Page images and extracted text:
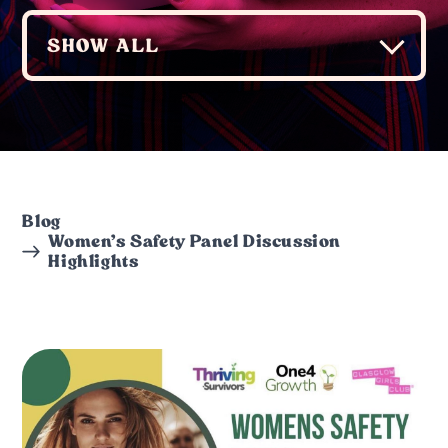
Blog
Women’s Safety Panel Discussion
Highlights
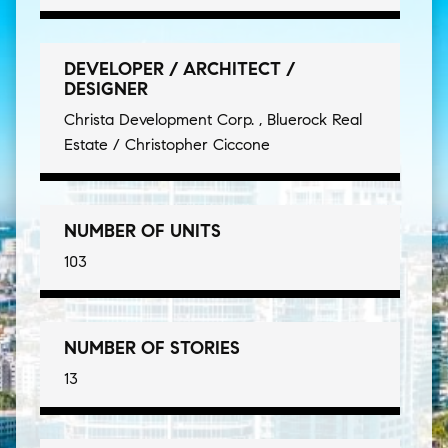
DEVELOPER / ARCHITECT /
DESIGNER
Christa Development Corp. , Bluerock Real
Estate / Christopher Ciccone
NUMBER OF UNITS
103
NUMBER OF STORIES
13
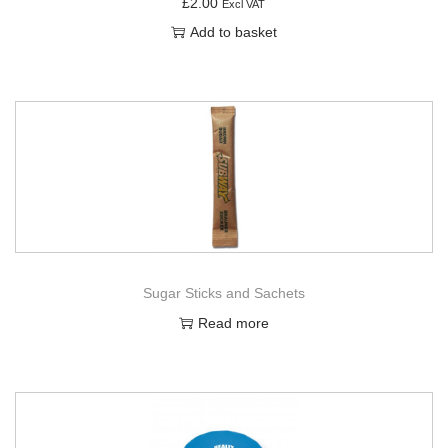
£
2.00
Excl VAT
Add to basket
Sugar Sticks and Sachets
Read more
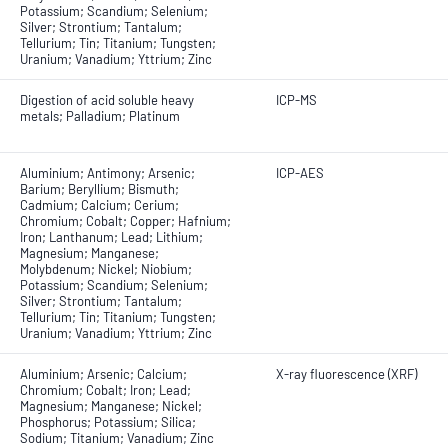
Potassium; Scandium; Selenium;
Silver; Strontium; Tantalum;
Tellurium; Tin; Titanium; Tungsten;
Uranium; Vanadium; Yttrium; Zinc
Digestion of acid soluble heavy
ICP-MS
metals; Palladium; Platinum
Aluminium; Antimony; Arsenic;
ICP-AES
Barium; Beryllium; Bismuth;
Cadmium; Calcium; Cerium;
Chromium; Cobalt; Copper; Hafnium;
Iron; Lanthanum; Lead; Lithium;
Magnesium; Manganese;
Molybdenum; Nickel; Niobium;
Potassium; Scandium; Selenium;
Silver; Strontium; Tantalum;
Tellurium; Tin; Titanium; Tungsten;
Uranium; Vanadium; Yttrium; Zinc
Aluminium; Arsenic; Calcium;
X-ray fluorescence (XRF)
Chromium; Cobalt; Iron; Lead;
Magnesium; Manganese; Nickel;
Phosphorus; Potassium; Silica;
Sodium; Titanium; Vanadium; Zinc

● Task details: Output exactly the lines from the line with "Women’s Safety Panel Discussion" to the last line of the records, including both, and leave every picture out.

● Problem solution:
Women’s Safety Panel Discussion
Highlights
DEVELOPER / ARCHITECT /
DESIGNER
Christa Development Corp. , Bluerock Real
Estate / Christopher Ciccone
NUMBER OF UNITS
103
NUMBER OF STORIES
13
£
2.00
Excl VAT
Add to basket
Sugar Sticks and Sachets
Read more
Potassium; Scandium; Selenium;
Silver; Strontium; Tantalum;
Tellurium; Tin; Titanium; Tungsten;
Uranium; Vanadium; Yttrium; Zinc
Digestion of acid soluble heavy
ICP-MS
metals; Palladium; Platinum
Aluminium; Antimony; Arsenic;
ICP-AES
Barium; Beryllium; Bismuth;
Cadmium; Calcium; Cerium;
Chromium; Cobalt; Copper; Hafnium;
Iron; Lanthanum; Lead; Lithium;
Magnesium; Manganese;
Molybdenum; Nickel; Niobium;
Potassium; Scandium; Selenium;
Silver; Strontium; Tantalum;
Tellurium; Tin; Titanium; Tungsten;
Uranium; Vanadium; Yttrium; Zinc
Aluminium; Arsenic; Calcium;
X-ray fluorescence (XRF)
Chromium; Cobalt; Iron; Lead;
Magnesium; Manganese; Nickel;
Phosphorus; Potassium; Silica;
Sodium; Titanium; Vanadium; Zinc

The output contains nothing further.